If the box is level with the tank it wont pull water regardless of intake size. For gravity to work, the box will need to be lower than the tank. However once the bottom area fills up gravity wont pull it up to the tank so it will site idle. You will need a pump no matter what to move the water.


----------



## AaronCombs (Feb 26, 2010)

I've tried to pull something like this off as well. Would be great for a power saver. However never worked.


----------



## SinCrisis (Aug 7, 2008)

Well, a while back i saw an article about creating green energy... where a system used solar power to power a pump that pulled water up to a platform during the day and at night the water is let down via gravity and it runs through turbines to generate even more power. It could be applied to a fishtank if you use gravity to pull-water through a turbine and have the power generated there power the pump to push it back into the tank. That might be beyond anyone's capabilities though...


----------



## AaronCombs (Feb 26, 2010)

lol actually and sadly that would work. However you'd have find out how much power the pump needs, then how much power the turbine can generate off a 2" or 3" Pvc pipe...

With all that said, you'd also have to compare life of turbine and pump vrs cost of just using electricity over that given time frame. To see which is cheaper. Pending the output of the turbine, which would have to be a mini ... you might be able to setup a battery system (grid) to hold the power.

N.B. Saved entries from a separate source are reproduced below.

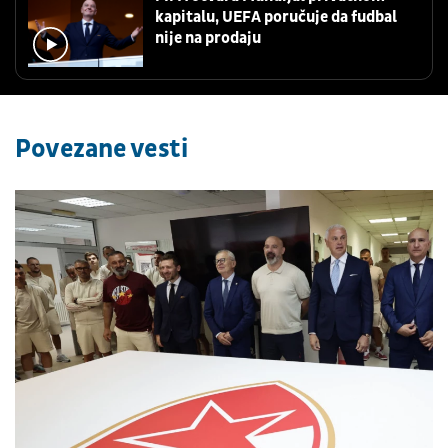
kapitalu, UEFA poručuje da fudbal
nije na prodaju
Povezane vesti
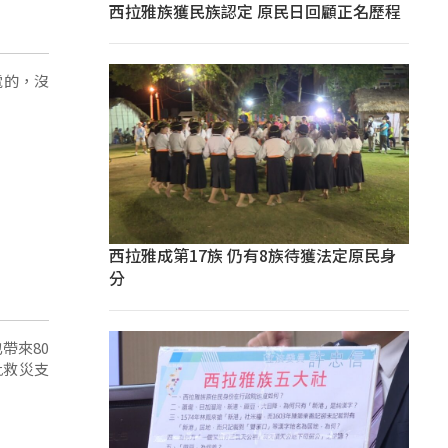
西拉雅族獲民族認定 原民日回顧正名歷程
電的，沒
西拉雅成第17族 仍有8族待獲法定原民身
分
帶來80
批救災支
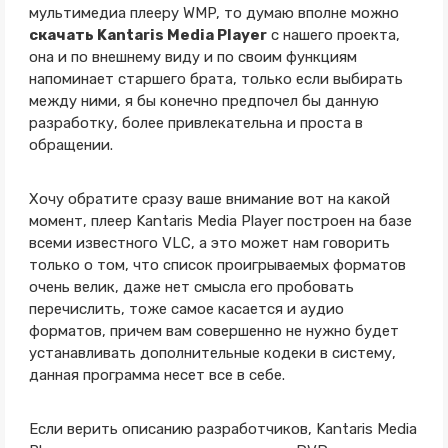
мультимедиа плееру WMP, то думаю вполне можно
скачать Kantaris Media Player
с нашего проекта,
она и по внешнему виду и по своим функциям
напоминает старшего брата, только если выбирать
между ними, я бы конечно предпочел бы данную
разработку, более привлекательна и проста в
обращении.
Хочу обратите сразу ваше внимание вот на какой
момент, плеер Kantaris Media Player построен на базе
всеми известного VLC, а это может нам говорить
только о том, что список проигрываемых форматов
очень велик, даже нет смысла его пробовать
перечислить, тоже самое касается и аудио
форматов, причем вам совершенно не нужно будет
устанавливать дополнительные кодеки в систему,
данная программа несет все в себе.
Если верить описанию разработчиков, Kantaris Media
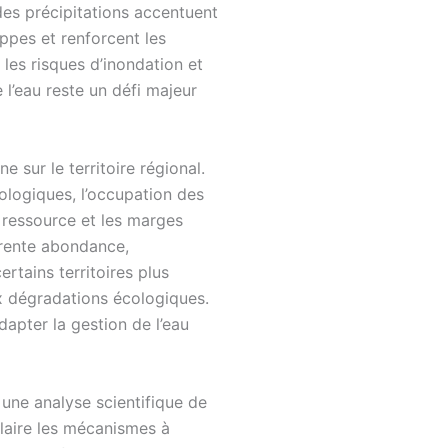
des précipitations accentuent
appes et renforcent les
les risques d’inondation et
l’eau reste un défi majeur
sur le territoire régional.
éologiques, l’occupation des
la ressource et les marges
arente abondance,
ertains territoires plus
x dégradations écologiques.
apter la gestion de l’eau
une analyse scientifique de
éclaire les mécanismes à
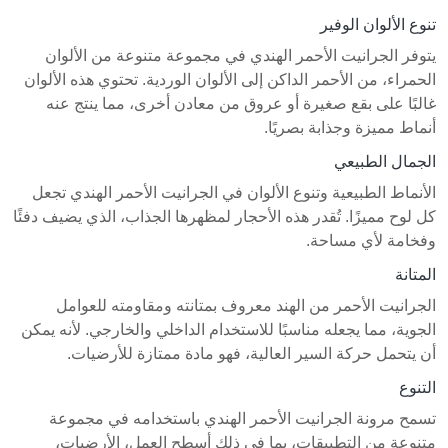
تنوع الألوان الوفير
يتوفر الجرانيت الأحمر الهندي في مجموعة متنوعة من الألوان
الحمراء، من الأحمر الداكن إلى الألوان الوردية. تحتوي هذه الألوان
غالبًا على بقع صغيرة أو عروق من معادن أخرى، مما ينتج عنه
أنماط مميزة وجذابة بصريًا.
الجمال الطبيعي
الأنماط الطبيعية وتنوع الألوان في الجرانيت الأحمر الهندي تجعل
كل لوح مميزًا. تُقدر هذه الأحجار لمظهرها الجذاب، الذي يضيف دفئًا
وفخامة لأي مساحة.
المتانة
الجرانيت الأحمر من الهند معروف بمتانته ومقاومته للعوامل
الجوية، مما يجعله مناسبًا للاستخدام الداخلي والخارجي. لأنه يمكن
أن يتحمل حركة السير العالية، فهو مادة ممتازة للأرضيات.
التنوع
تسمح مرونة الجرانيت الأحمر الهندي باستخدامه في مجموعة
متنوعة من التطبيقات، بما في ذلك أسطح العمل، الأرضيات،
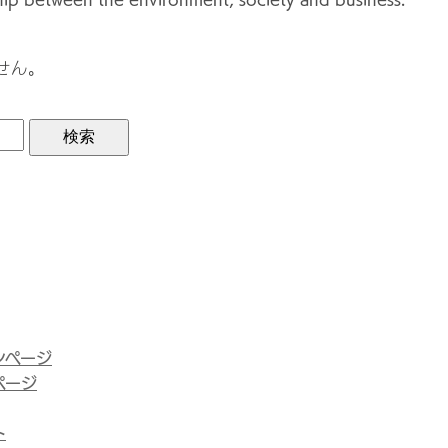
せん。
ンページ
ページ
ト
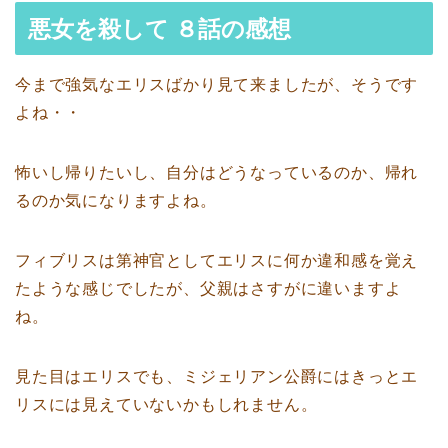
悪女を殺して ８話の感想
今まで強気なエリスばかり見て来ましたが、そうです
よね・・
怖いし帰りたいし、自分はどうなっているのか、帰れ
るのか気になりますよね。
フィブリスは第神官としてエリスに何か違和感を覚え
たような感じでしたが、父親はさすがに違いますよ
ね。
見た目はエリスでも、ミジェリアン公爵にはきっとエ
リスには見えていないかもしれません。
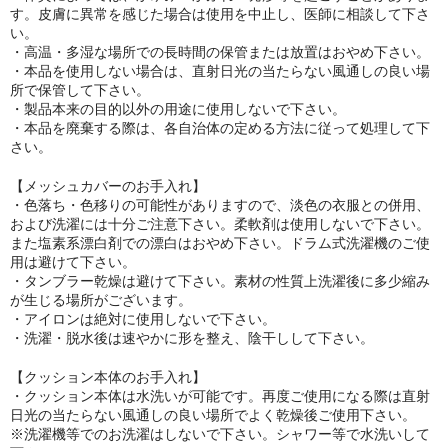
す。皮膚に異常を感じた場合は使用を中止し、医師に相談して下さ
い。
・高温・多湿な場所での長時間の保管または放置はおやめ下さい。
・本品を使用しない場合は、直射日光の当たらない風通しの良い場
所で保管して下さい。
・製品本来の目的以外の用途に使用しないで下さい。
・本品を廃棄する際は、各自治体の定める方法に従って処理して下
さい。
【メッシュカバーのお手入れ】
・色落ち・色移りの可能性がありますので、淡色の衣服との併用、
および洗濯には十分ご注意下さい。柔軟剤は使用しないで下さい。
また塩素系漂白剤での漂白はおやめ下さい。ドラム式洗濯機のご使
用は避けて下さい。
・タンブラー乾燥は避けて下さい。素材の性質上洗濯後に多少縮み
が生じる場所がございます。
・アイロンは絶対に使用しないで下さい。
・洗濯・脱水後は速やかに形を整え、陰干しして下さい。
【クッション本体のお手入れ】
・クッション本体は水洗いが可能です。再度ご使用になる際は直射
日光の当たらない風通しの良い場所でよく乾燥後ご使用下さい。
※洗濯機等でのお洗濯はしないで下さい。シャワー等で水洗いして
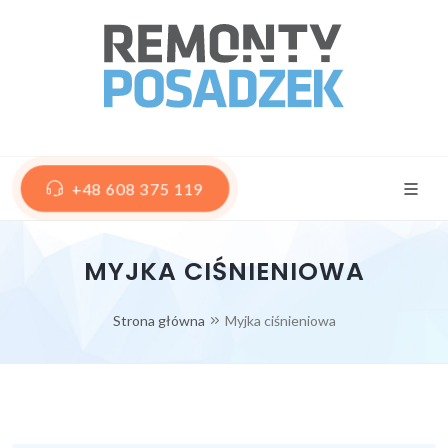
+48 608 375 119
MYJKA CIŚNIENIOWA
Strona główna
Myjka ciśnieniowa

This could also in turn possibly power the rest of the aquarium. 

On another note if you had solar panels and the grid in place, you could be green doing that instead of the turbine.


----------



## SinCrisis (Aug 7, 2008)

get a bunch of hamsters to run on wheels... jk.


----------



## AaronCombs (Feb 26, 2010)

lol mice work better.. at least mine did it more than the hamsters.


----------



## bigrift (Aug 30, 2010)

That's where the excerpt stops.